FalcoFalco Germany Join Date: 2015-06-05 Member: 205271Members
1) Ladders are currently the only way to change vertical levels in bases. (Apart from going outside and using another hatch) Currently they can not be rotated, which results in them randomly being in the way in the middle of a hallway, or being in an annoying rotation at the end of one. It would be nice to let them rotate. Then to build ladders over multiple floors, you need to build a horizontal corridor or junction to place the ladder. In this case it is annoying to find the spot where to climb down. It also looks stupid from the outside. I propose a vertical ladder tube: you place it above a corridor and it creates a normal ladder at the bottom. You can then connect up as many more as you want on top, not creating any floors in between. On the top you place another corridor and it creates a normal hatch. When you click either side it goes all the way to the top or bottom.

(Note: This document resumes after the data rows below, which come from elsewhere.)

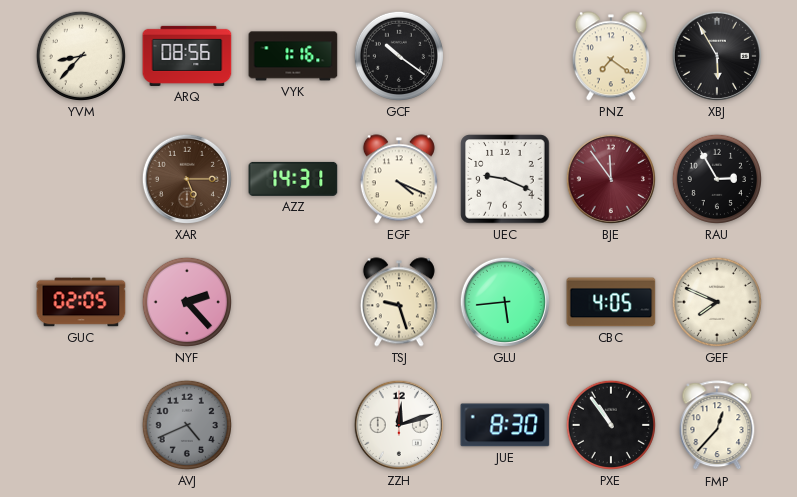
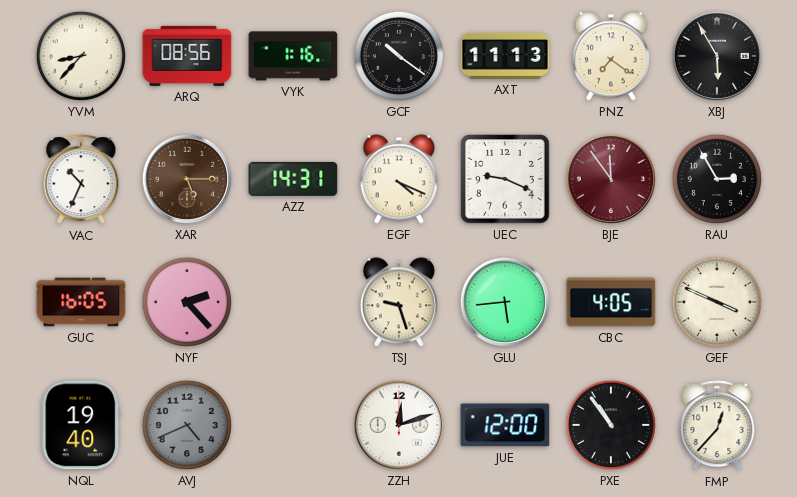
AXT: none -> 11:13
VAC: none -> 10:34
GUC: 02:05 -> 16:05
GEF: 7:49 -> 3:49
NQL: none -> 19:40
JUE: 8:30 -> 12:00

2) Bulkheads: Used to save yourself from flooding the entire base at once. Basically it's a corridor with a door in it. Anything on one side of the door has it's own base strength, independent of the other one. It should cost around +2 base integrity to both sides to allow building on and should cost ~5 titanium to build. Perhaps with a little window (adds glass to the building materials). It also is silly that you can have all your reinforcements in one place, and then have a stupidly long tube with windows all over in another. The larger the base fragments the more penalty should be on the integrity when adding to it, perhaps with a distance to the nearest reinforcement added to it extra.

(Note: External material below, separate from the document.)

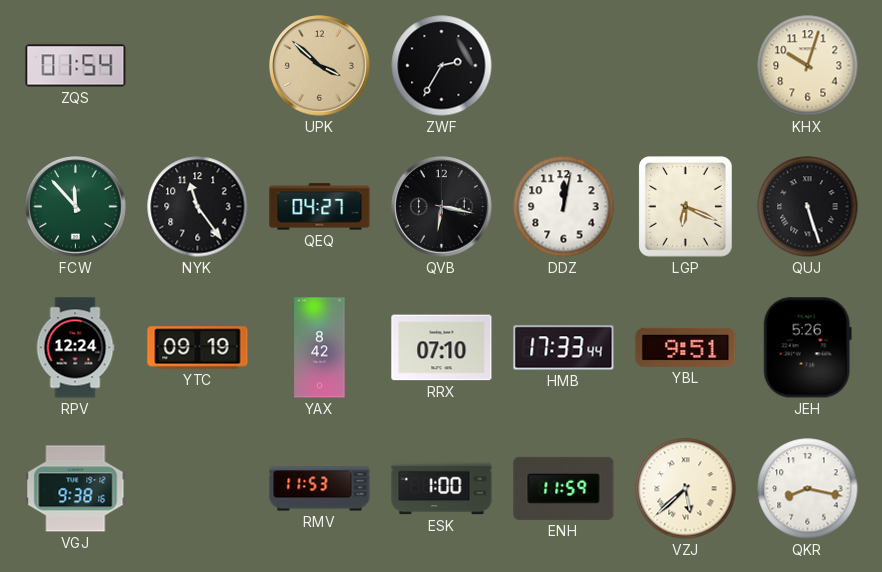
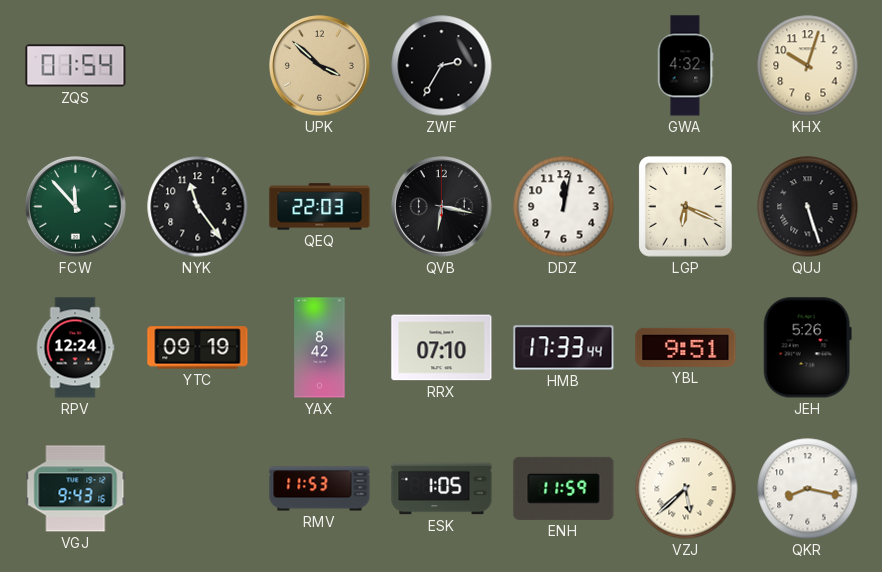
GWA: none -> 4:32
QEQ: 04:27 -> 22:03
VGJ: 9:38 -> 9:43
ESK: 1:00 -> 1:05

3) Airlock: I find it silly that you apparently just open the hatch and somehow no water streams in like crazy and you're just in the dry, with the water dripping off your body. Basically this is a small chamber (tube) that is flooded with water, then you open the door, you get in and close the outside hatch. After that you press a button and the water gets drained. After that you can go into the main part of the base. To go outside, you reverse the process. This would also allow for seamless base entering and leaving.

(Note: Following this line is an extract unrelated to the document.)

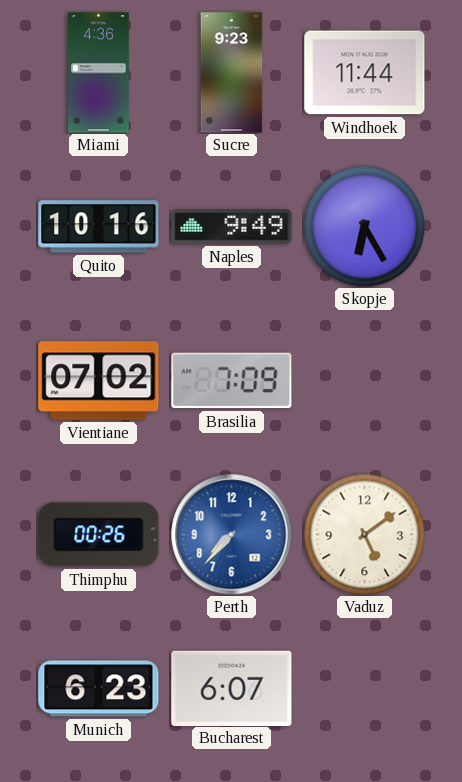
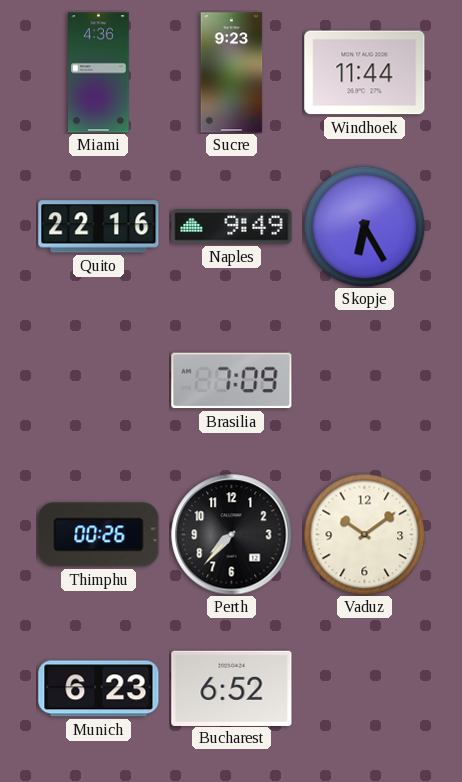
Quito: 10:16 -> 22:16
Vientiane: 07:02 -> none
Perth dial: blue -> black
Vaduz: 5:09 -> 10:09
Bucharest: 6:07 -> 6:52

4) Slants/Slopes or whatever else you want to call them. Basically a 1*2*2 block for a base that spans two different levels with a slope without the use of ladders. May use stairs instead of a flat floor.
5) Dedicated module that snaps to the grid for power, perhaps a larger room, instead of the freely placeable generator. It is just weird how the generator sits either outside in the water all by itself without easy access from within the base, or squeezed into a T or X corridor. A larger standard room that would allow more freedom around, (perhaps 2*2*1) would also solve this problem. Of course such a room would be incredibly unstable...
6) Pure glass tube: Glass all around! (Perhaps let the floor be metal)
7) Upgrades to the modules that can be added to the tubes, using the sturdy glass and plasteel for better integrity.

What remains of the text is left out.